I just wasn’t ready to give up my attachment to how I
thought it should look. The Buddha that wants to be here
is softer than I thought it would be, both a form, formless,
and forming: connected to the mystery that is manifesting
around him in the world. Just as Corbin (1978) notes
that the mystic’s heart seems to hold the child, the
essence of this emanation is about growth that occurs
slowly. He does not look at me, this Blue Medicine Buddha.
But he doesn’t need to, or even want to, because I am
also right there in the center of this work.
I no longer need
saffron robes to house the Buddha. And I have stopped
searching for the correct gesture of the extended arm.
The image that is here now is what is needed because
it is at peace with all that is. How could a Buddha ever
be painted with distance from the world around him? How
could the colors of the Buddha, the luminescence, the
tranquility, and the giving, flowing nature not also
be what was reflected outside the Buddha? And how could
what the Buddha offers be anything but the chance of
renewal, my own Buddha nature in the egg that shimmers
in quiet delight? This is the essence of the Blue Medicine
Buddha I was seeking to understand for so long. Heart
of becoming, hands of giving, seated on a lotus, connected
to the world.
Conclusion
The imagination resides in the heart,
and so when one goes looking for ways to understand the
world--models of this or that--we often fail if we are
not vested in opening our own hearts. Through this phenomenology
of “just sitting” and allowing the slow growth to unfold,
I know that I learned more than I taught and I sense in
my visual work a direction that might have been there all
along, but it needed my willing and silent attention. Like
the poet Rainer Maria Rilke (1996), I see gnosis as having
a certain hidden-ness built into the searching for what
is valuable—it is not easily dredged. And yet, as Rilke
so aptly notes, what he seeks is also what appears already
manifested in the future of his own imagining:
In deep nights,
I dig for you like treasure.
For all I
have seen
That clutters
the surface of my world
Is poor and
paltry substitute
For the beauty
of you
That has
not happened yet. (124)
[1] http://www.souledout.org/wesak/medicinebuddha.html
[2] I mention Mahayana Buddhism here because
the Blue Medicine Buddha is an emanation of the divine
that comes out of this tradition, as noted by Hoeller
(2002).
[3] There are scholars who would separate
Gnostic tradition from gnosis, claiming that the former
is a fixed religious orientation, and the latter is simply
a kind of knowledge. Hoeller suggests that this view
is changing rather rapidly since the discovery of the
Nag Hammadi scriptures, circa 1945. It is more frequent
now that scholarly orientations recognize that Gnostics
have never been reliant only on the second hand knowledge
of someone else’s mystical gnosis, but have always been,
and continue to be informed by their own direct experiences
with the world, their teachers and texts, and the relational
qualities that are intuited from these connections.

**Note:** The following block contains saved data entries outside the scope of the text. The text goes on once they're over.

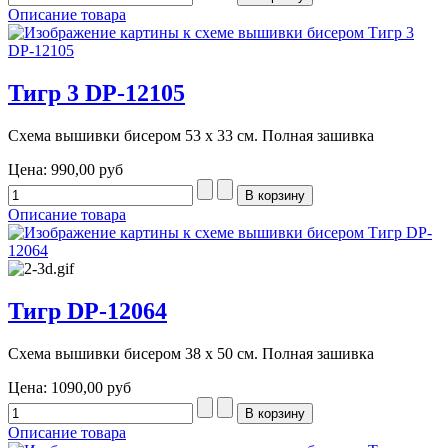
Описание товара
Тигр 3 DP-12105
Схема вышивки бисером 53 х 33 см. Полная зашивка
Цена:
990,00 руб
Описание товара
Тигр DP-12064
Схема вышивки бисером 38 х 50 см. Полная зашивка
Цена:
1090,00 руб
Описание товара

[4] This Personal Process Transformation
is a useful beginning for cultivating awareness and encouraging
students to stay in the present moment with their thoughts,
bodily tensions, and feelings. Kozik-Rosabal’s directives
for using this approach are found on pp. 115-116 of her
chapter in the compilation Unfolding Bodymind (Eds. B. Hocking, J. Haskell, & W. Linds).
[5] This was articulated best by philosophical
psychologist, Robert Avens (1984/2003) who expanded on
Keats’s view on our imaginative capability in the work The
New Gnosis: Heidegger, Hillman, and Angels.